== Segment start ==
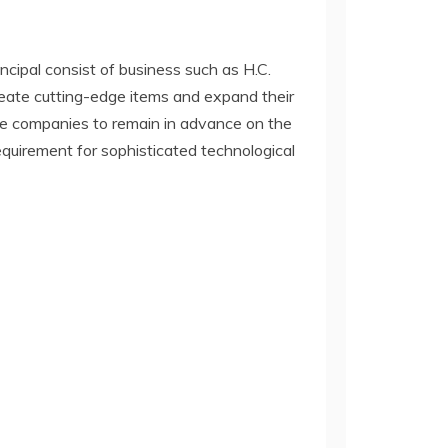
cipal consist of business such as H.C.
eate cutting-edge items and expand their
se companies to remain in advance on the
equirement for sophisticated technological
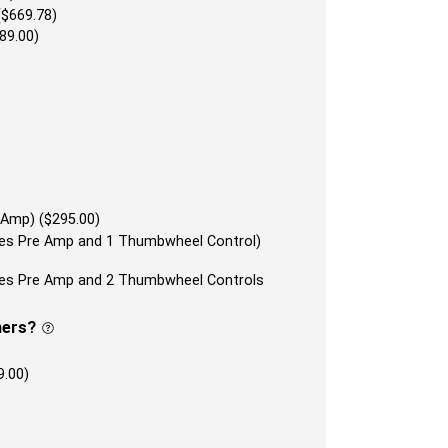
($669.78)
89.00)
 Amp) ($295.00)
udes Pre Amp and 1 Thumbwheel Control)
udes Pre Amp and 2 Thumbwheel Controls
ners?
9.00)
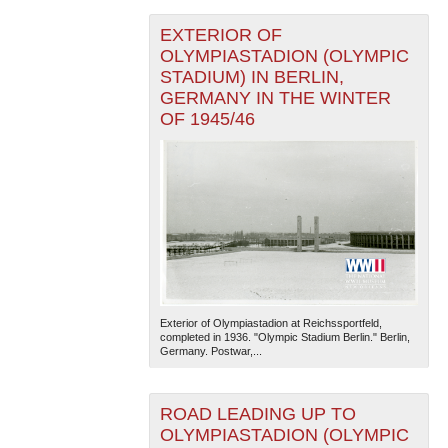
EXTERIOR OF
OLYMPIASTADION (OLYMPIC
STADIUM) IN BERLIN,
GERMANY IN THE WINTER
OF 1945/46
Exterior of Olympiastadion at Reichssportfeld,
completed in 1936. "Olympic Stadium Berlin." Berlin,
Germany. Postwar,...
ROAD LEADING UP TO
OLYMPIASTADION (OLYMPIC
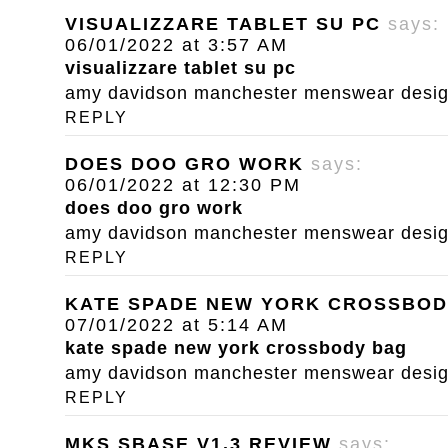
VISUALIZZARE TABLET SU PC
says:
06/01/2022 at 3:57 AM
visualizzare tablet su pc
amy davidson manchester menswear designe
REPLY
DOES DOO GRO WORK
says:
06/01/2022 at 12:30 PM
does doo gro work
amy davidson manchester menswear designe
REPLY
KATE SPADE NEW YORK CROSSBOD
07/01/2022 at 5:14 AM
kate spade new york crossbody bag
amy davidson manchester menswear designe
REPLY
MKS SBASE V1.3 REVIEW
says:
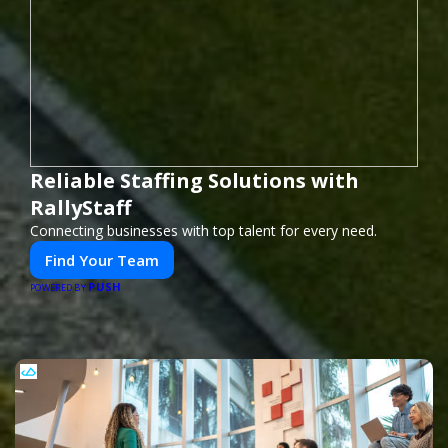
Reliable Staffing Solutions with
RallyStaff
Connecting businesses with top talent for every need.
Find Your Team
PUSH
POWERED BY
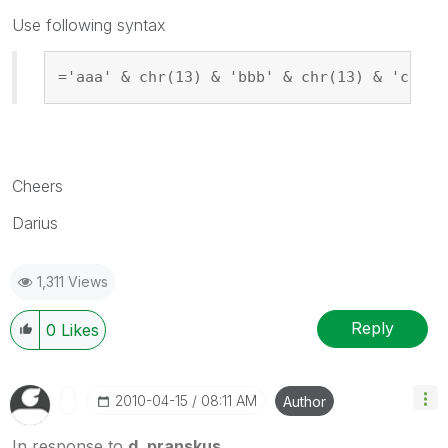
Use following syntax
='aaa' & chr(13) & 'bbb' & chr(13) & 'ccc'
Cheers
Darius
1,311 Views
Reply
0
Likes
‎2010-04-15
08:11 AM
Author
In response to
d_pranskus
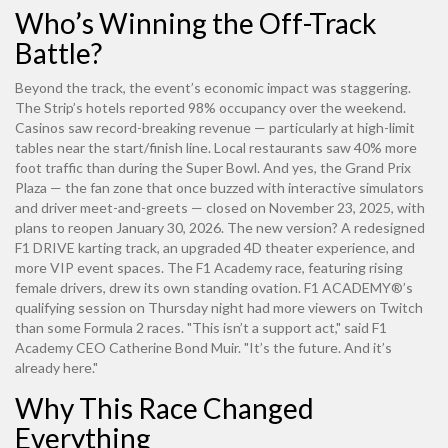
Who’s Winning the Off-Track
Battle?
Beyond the track, the event’s economic impact was staggering.
The Strip’s hotels reported 98% occupancy over the weekend.
Casinos saw record-breaking revenue — particularly at high-limit
tables near the start/finish line. Local restaurants saw 40% more
foot traffic than during the Super Bowl. And yes, the
Grand Prix
Plaza
— the fan zone that once buzzed with interactive simulators
and driver meet-and-greets — closed on November 23, 2025, with
plans to reopen January 30, 2026. The new version? A redesigned
F1 DRIVE karting track, an upgraded 4D theater experience, and
more VIP event spaces. The F1 Academy race, featuring rising
female drivers, drew its own standing ovation.
F1 ACADEMY®
’s
qualifying session on Thursday night had more viewers on Twitch
than some Formula 2 races. "This isn’t a support act," said F1
Academy CEO Catherine Bond Muir. "It’s the future. And it’s
already here."
Why This Race Changed
Everything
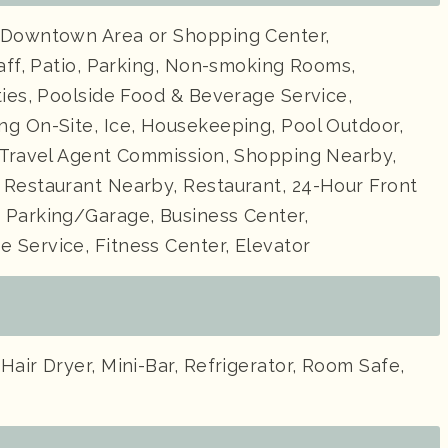
 Downtown Area or Shopping Center,
taff, Patio, Parking, Non-smoking Rooms,
ties, Poolside Food & Beverage Service,
ng On-Site, Ice, Housekeeping, Pool Outdoor,
, Travel Agent Commission, Shopping Nearby,
 Restaurant Nearby, Restaurant, 24-Hour Front
 Parking/Garage, Business Center,
 Service, Fitness Center, Elevator
Hair Dryer, Mini-Bar, Refrigerator, Room Safe,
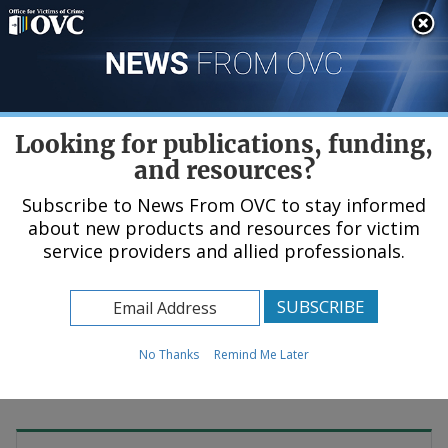
Skip
An official website of the United States government, Department of Justice.
Here's how you know
to
main
content
Menu
Looking for publications, funding,
and resources?
Subscribe to News From OVC to stay informed
about new products and resources for victim
Home
service providers and allied professionals.
News & Events
No Thanks
Remind Me Later
© DisobeyArt / Shutterstock.com (
see reuse policy
).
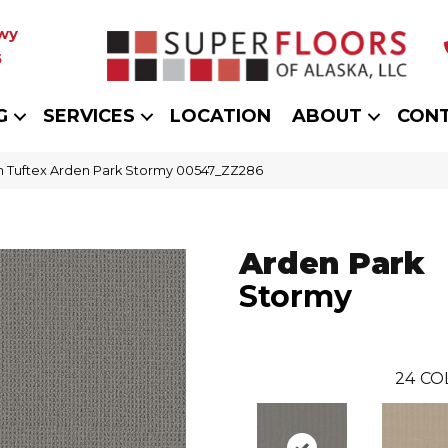
wy
5
G
SERVICES
LOCATION
ABOUT
CON
 Tuftex Arden Park Stormy 00547_ZZ286
Arden Park
Stormy
24
CO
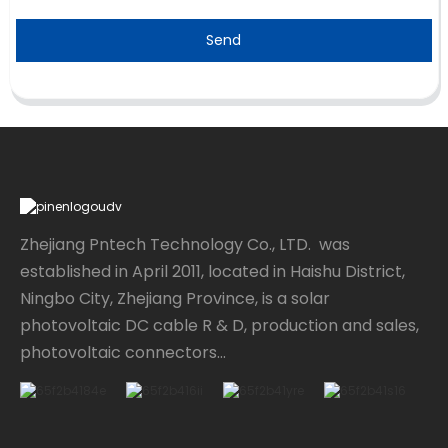
Send
Zhejiang Pntech Technology Co., LTD. was
established in April 2011, located in Haishu District,
Ningbo City, Zhejiang Province, is a solar
photovoltaic DC cable R & D, production and sales,
photovoltaic connectors...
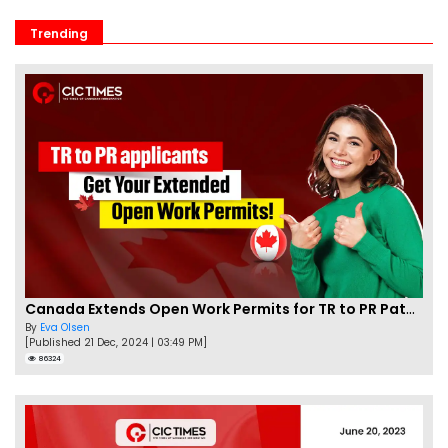
Trending
Canada Extends Open Work Permits for TR to PR Pathway Applicants
By
Eva Olsen
[Published 21 Dec, 2024 | 03:49 PM]
86324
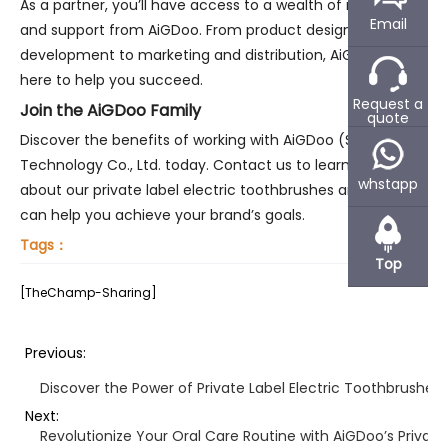
As a partner, you’ll have access to a wealth of resources
Email
and support from AiGDoo. From product design and
development to marketing and distribution, AiGDoo is
here to help you succeed.
Request a
Join the AiGDoo Family
quote
Discover the benefits of working with AiGDoo (Shenzhen)
Technology Co., Ltd. today. Contact us to learn more
whstapp
about our private label electric toothbrushes and how we
can help you achieve your brand’s goals.
Tags：
Top
[TheChamp-Sharing]
Previous:
Discover the Power of Private Label Electric Toothbrushes
Next:
Revolutionize Your Oral Care Routine with AiGDoo’s Private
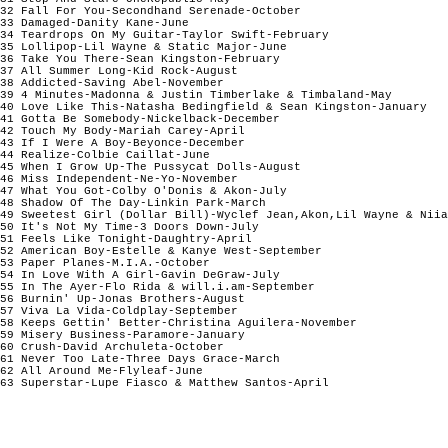
32 Fall For You-Secondhand Serenade-October                     
33 Damaged-Danity Kane-June                                     
34 Teardrops On My Guitar-Taylor Swift-February                 
35 Lollipop-Lil Wayne & Static Major-June                       
36 Take You There-Sean Kingston-February                        
37 All Summer Long-Kid Rock-August                              
38 Addicted-Saving Abel-November                                
39 4 Minutes-Madonna & Justin Timberlake & Timbaland-May        
40 Love Like This-Natasha Bedingfield & Sean Kingston-January   
41 Gotta Be Somebody-Nickelback-December                        
42 Touch My Body-Mariah Carey-April                             
43 If I Were A Boy-Beyonce-December                             
44 Realize-Colbie Caillat-June                                  
45 When I Grow Up-The Pussycat Dolls-August                     
46 Miss Independent-Ne-Yo-November                              
47 What You Got-Colby O'Donis & Akon-July                       
48 Shadow Of The Day-Linkin Park-March                          
49 Sweetest Girl (Dollar Bill)-Wyclef Jean,Akon,Lil Wayne & Niia
50 It's Not My Time-3 Doors Down-July                           
51 Feels Like Tonight-Daughtry-April                            
52 American Boy-Estelle & Kanye West-September                  
53 Paper Planes-M.I.A.-October                                  
54 In Love With A Girl-Gavin DeGraw-July                        
55 In The Ayer-Flo Rida & will.i.am-September                   
56 Burnin' Up-Jonas Brothers-August                             
57 Viva La Vida-Coldplay-September                              
58 Keeps Gettin' Better-Christina Aguilera-November             
59 Misery Business-Paramore-January                             
60 Crush-David Archuleta-October                                
61 Never Too Late-Three Days Grace-March                        
62 All Around Me-Flyleaf-June                                   
63 Superstar-Lupe Fiasco & Matthew Santos-April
== Segment end ==
# What you have to do:
Give back precisely the lines above that start at the line containing "39 4 Minutes-Madonna" and end at the line containing "44 Realize-Colbie Caillat-June", inclusive. No other lines belong in the output.

# Output of the exercise:
39 4 Minutes-Madonna & Justin Timberlake & Timbaland-May        
40 Love Like This-Natasha Bedingfield & Sean Kingston-January   
41 Gotta Be Somebody-Nickelback-December                        
42 Touch My Body-Mariah Carey-April                             
43 If I Were A Boy-Beyonce-December                             
44 Realize-Colbie Caillat-June                                  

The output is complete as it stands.